DEV Community

Cover image for Extract and Visualize Your Telegram Group Network
Eana Hufwe
Eana Hufwe

Posted on • Originally published at blog.1a23.com on

Extract and Visualize Your Telegram Group Network

This was one of the ideas I wanted to implement for a while: to visualize the members of all groups I joined on Telegram, and see how many circles I had on the single platform. Thanks to the openness of Telegram’s client API, this was rather easy to achieve.

A sneak peek of what I got.
A sneak peek of what I got.

Get prepared

Here is a list of things you’ll need to build your own graph

Gather data

This time I used Pyrogram instead of Telethon, as I started working on this in a REPL instance in Python, and it used to have a synchronous-flavor that served the purpose best. But I was wrong, they have already got rid of the sync flavor in a previous version. So I chose to turn to iPython for REPL because it can automatically run any async function without the bootstrap code.

Anyway, no worry for you, I’ve already consolidated it to a Python script that handles all the async stuff properly. The code is not complicated in any way, just iterate through all the dialogs and try load through the members whenever possible, and then dump the data into two Pickles files. It should be really easy to rewrite this part with other libraries like Telethon if you already have a session file ready.

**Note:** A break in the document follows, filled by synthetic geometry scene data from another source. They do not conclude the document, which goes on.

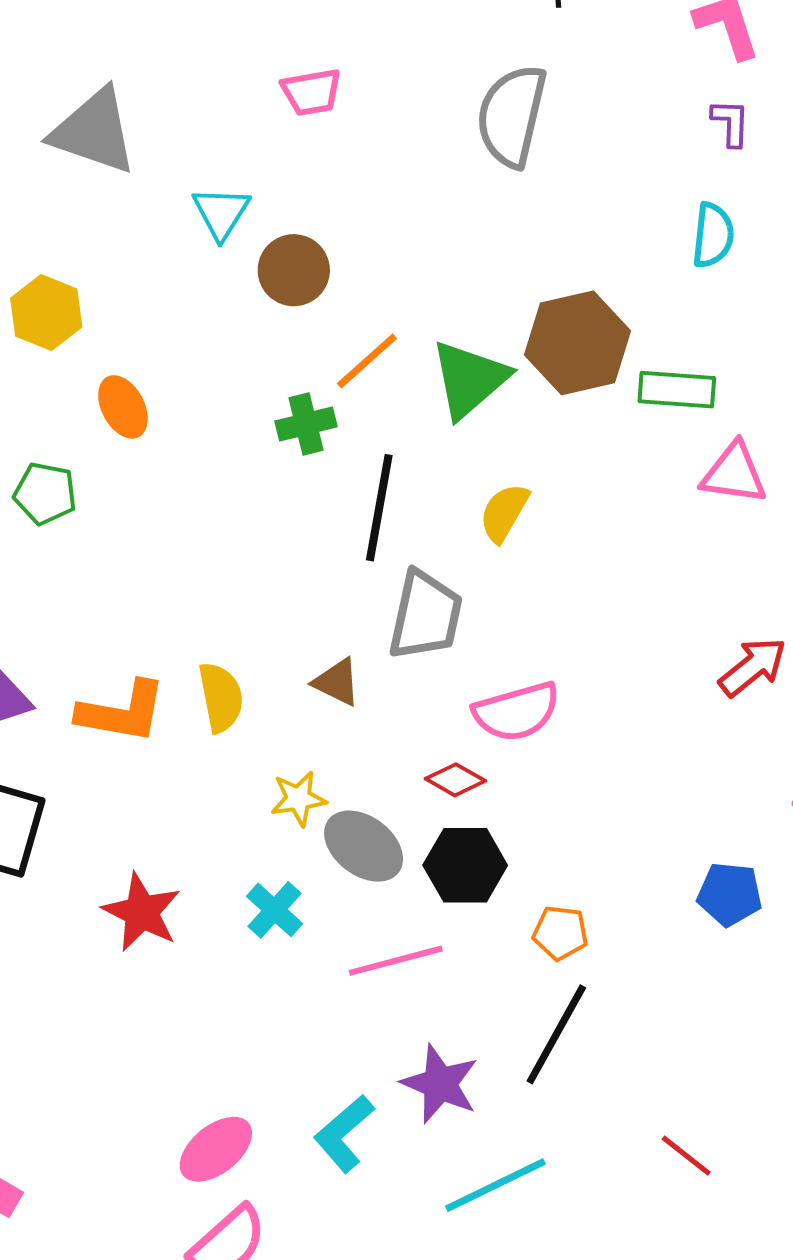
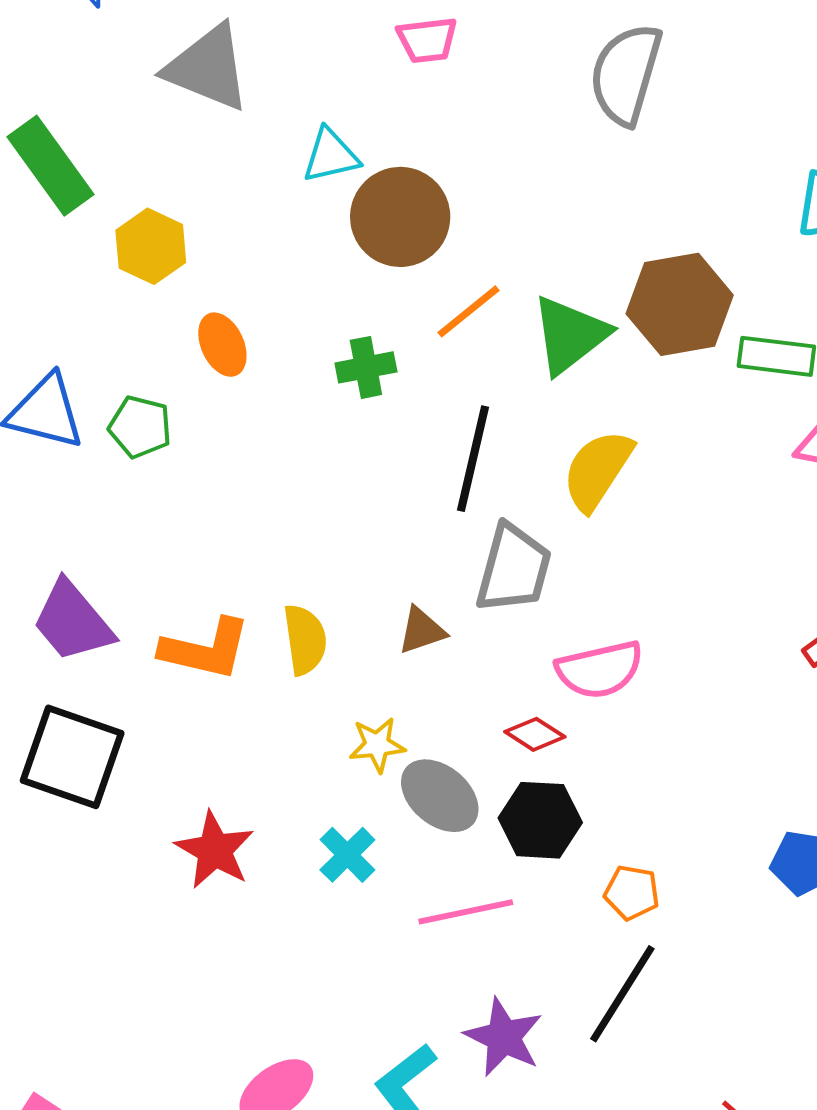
cyan triangle: (221, 213) -> (331, 156), turned 42
brown circle: (294, 270) -> (400, 217), size x1.4
green cross: (306, 424) -> (366, 367), moved
yellow semicircle: (504, 513) -> (598, 470), size x1.4
brown triangle: (337, 682) -> (422, 631), turned -48

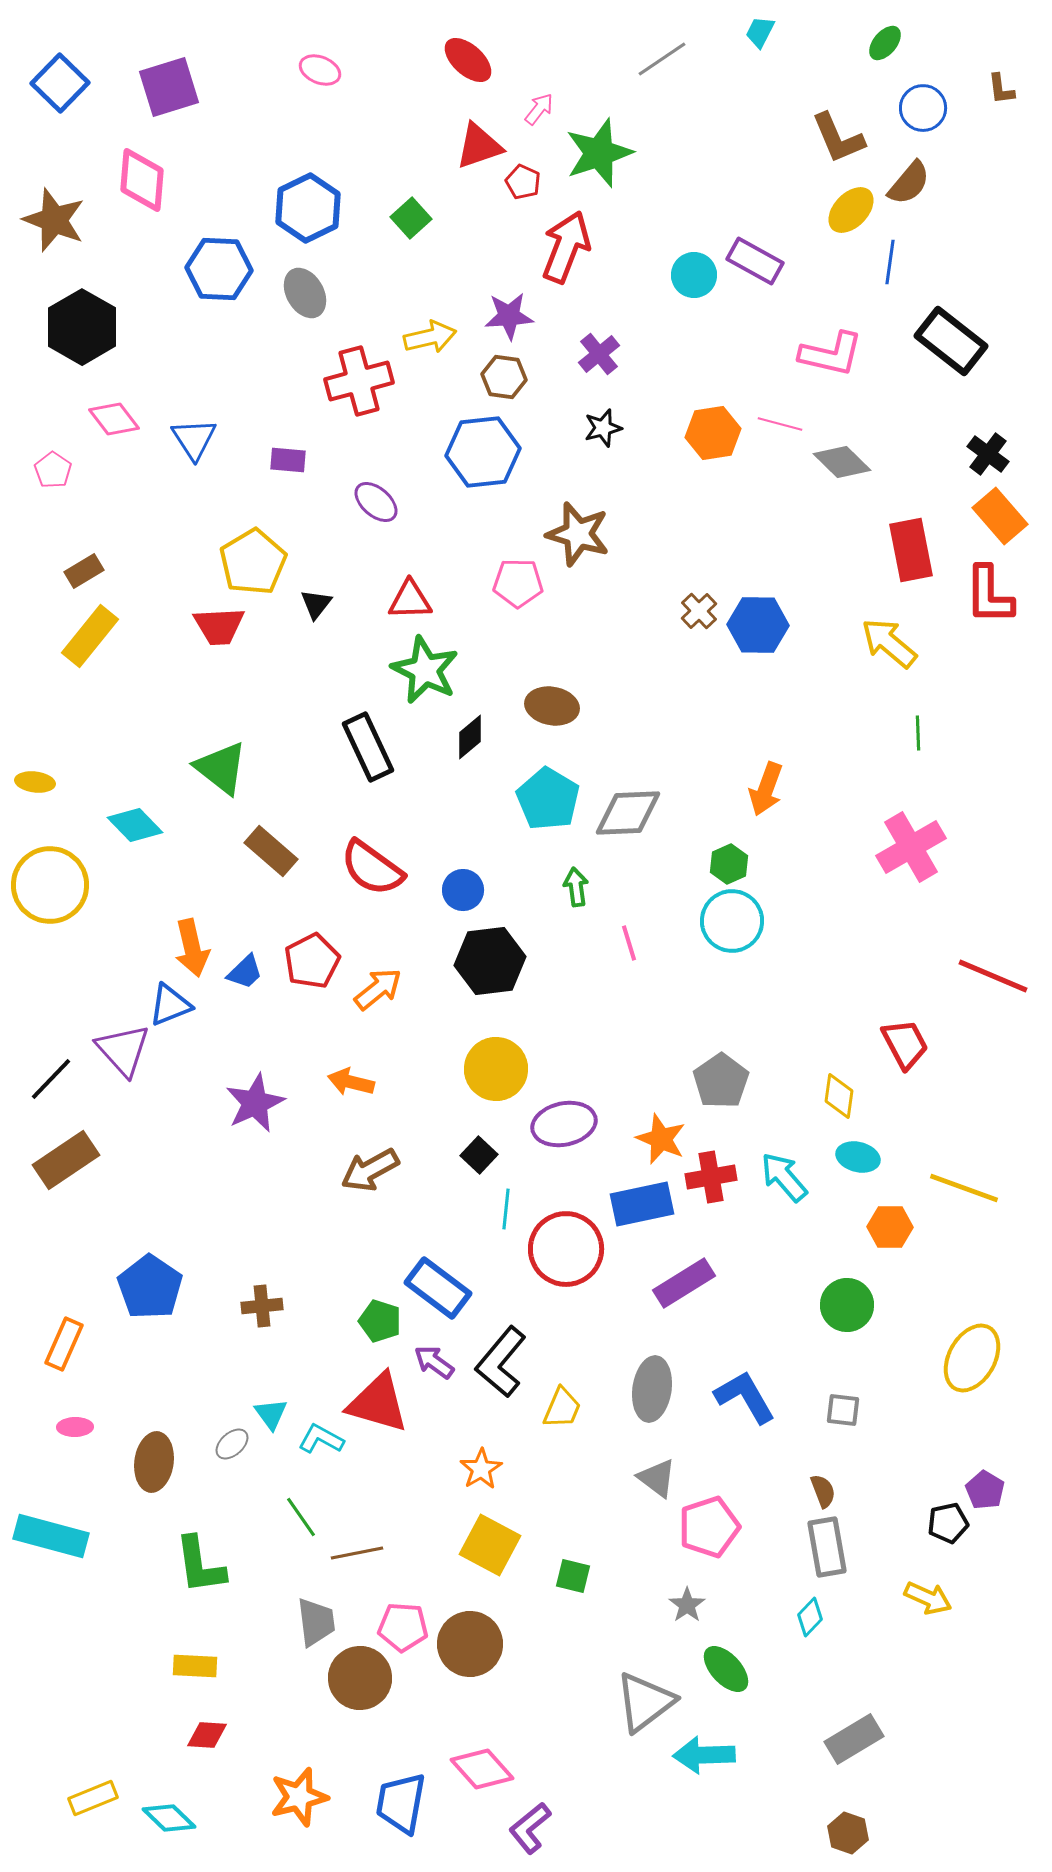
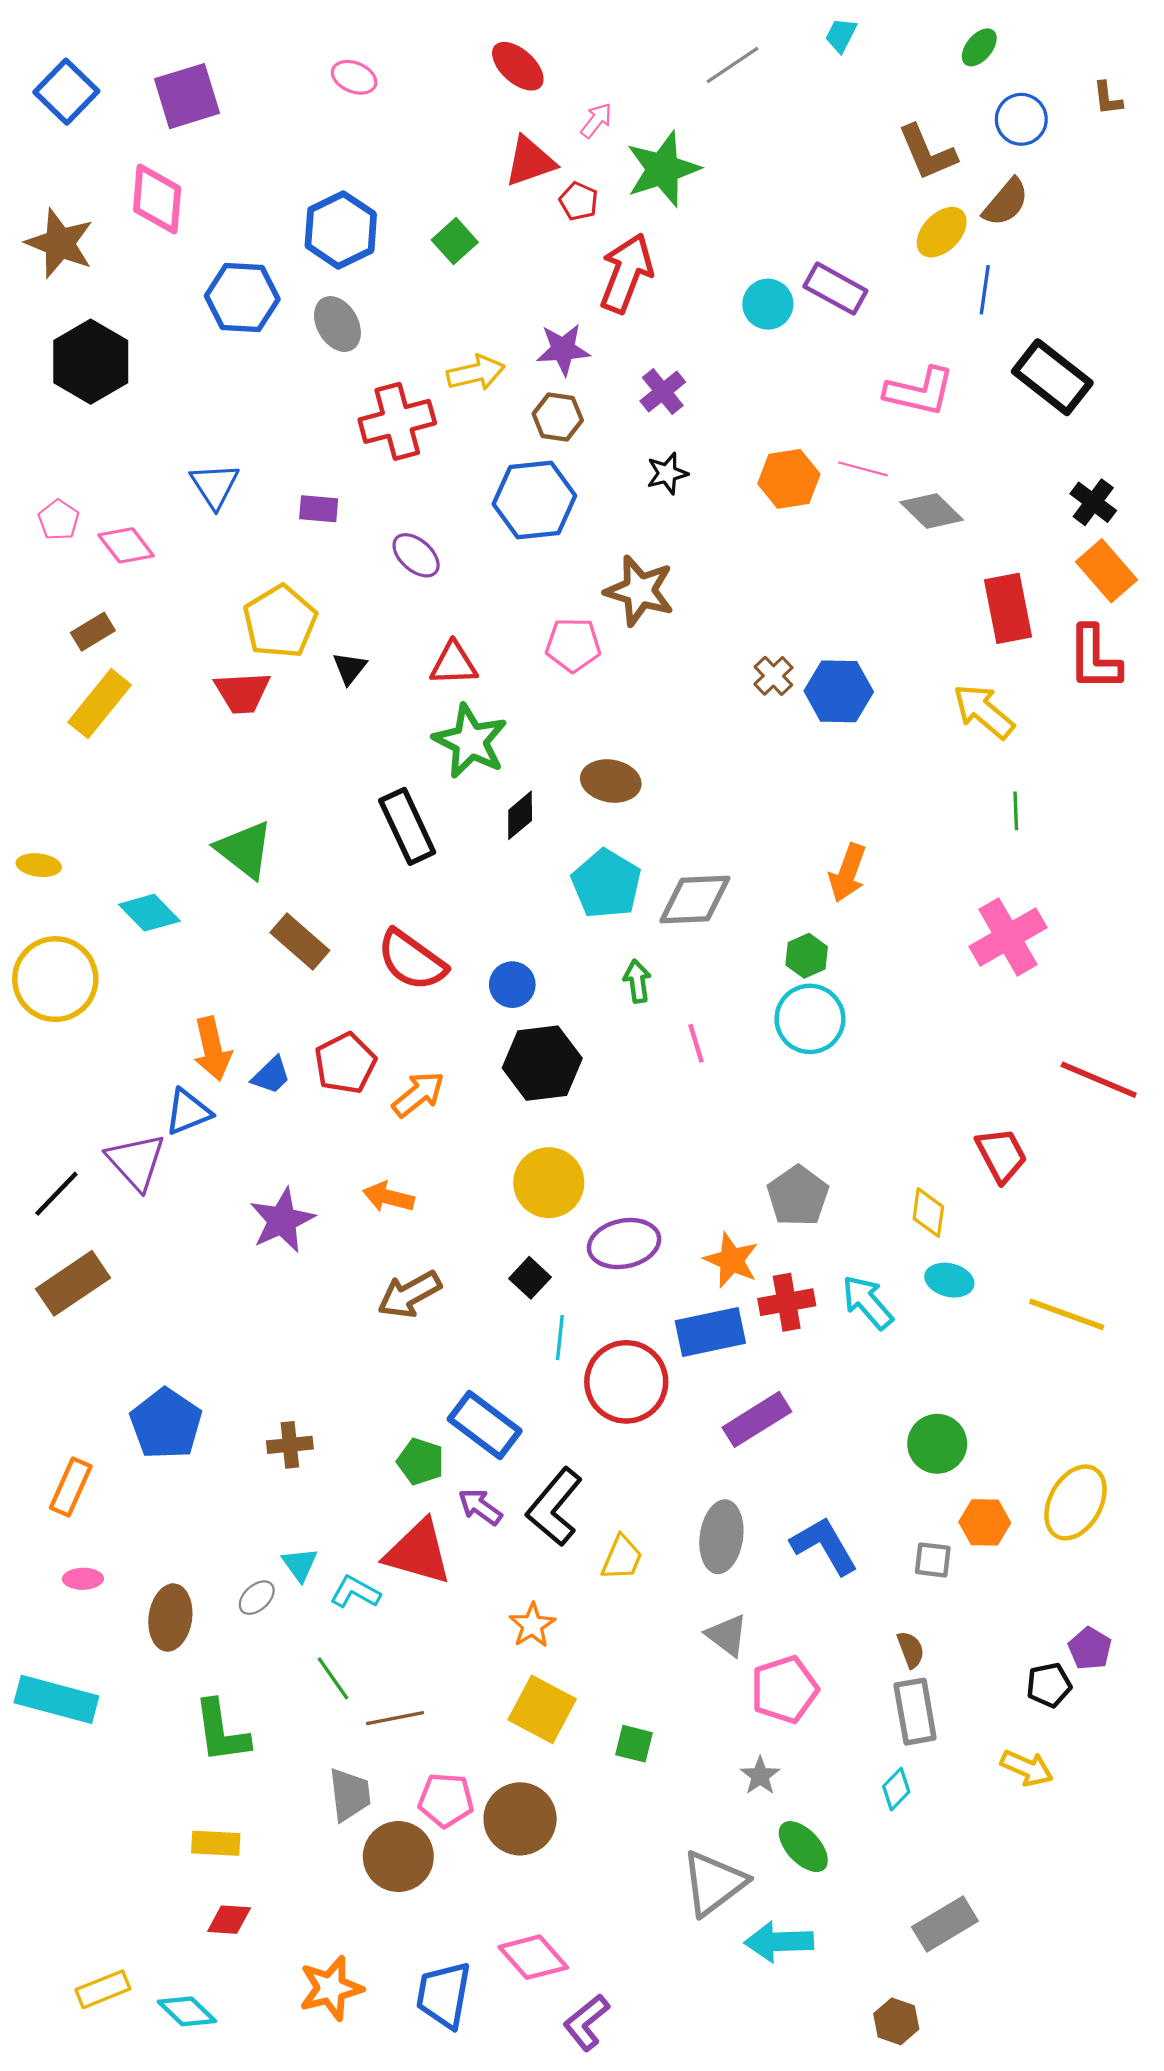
pink diamond: (114, 419) -> (126, 545), moved
orange hexagon: (890, 1227) -> (985, 1522), moved
brown hexagon: (848, 1833) -> (896, 2021), moved

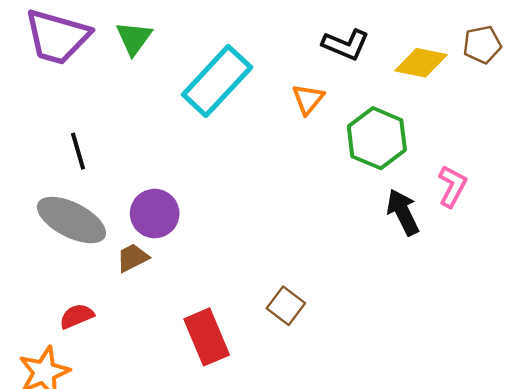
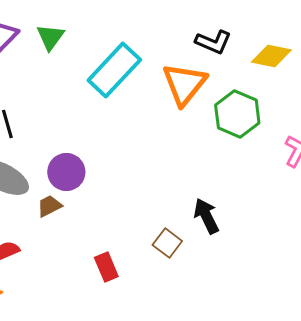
orange triangle: (308, 99) -> (184, 84), size x1.8
black arrow: (403, 212) -> (206, 216), moved
red rectangle: (207, 337) -> (106, 267), size x0.7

Remember to replace the API ID and API hash with your own ones. If you have already logged in with Pyrogram, rename the session name with proper one for Pyrogram to pick up the proper session file you have, otherwise you should be prompted to log in for the first time.

from pyrogram import Client
import pickle
import asyncio

api_id = 123 # your API ID here
api_hash = "1234567890abcdef1234567890abcdef" # your API hash here
c = Client("my_pyrogram_session", api_id, api_hash)

async def main():
    await c.start()

    dialogs = [i async for i in c.iter_dialogs()]

    chat_members = {}
    for i in dialogs:
        print("Loading", i.chat.id, i.chat.first_name or i.chat.title)
        try:
            members = [j async for j in i.chat.iter_members()]
            chat_members[i.chat.id] = members
            print(len(members), "member(s) loaded.")
        except Exception as e:
            print(e)

    with open("dialogs.pkl", "wb") as f:
        pickle.dump(dialogs, f)

    with open("members.pkl", "wb") as f:
        pickle.dump(chat_members, f)

asyncio.run(main())
Enter fullscreen mode Exit fullscreen mode

Construct graph

Now, with the full data collected, we can construct a graph for other tools to visualize. In this example, we will use Networkx to construct the graph data and optimise it for visualization.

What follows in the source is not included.